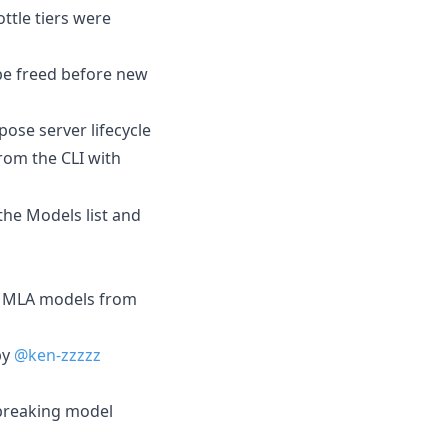
ttle tiers were
be freed before new
se server lifecycle
rom the CLI with
he Models list and
e MLA models from
by
@ken-zzzzz
 breaking model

* WHAT YOU WILL DO: Look above for the line containing "se server lifecycle". Return it and each line after it exactly, through the last line, and nothing more.

* EXERCISE RESULT:
se server lifecycle
rom the CLI with
he Models list and
e MLA models from
by
@ken-zzzzz
 breaking model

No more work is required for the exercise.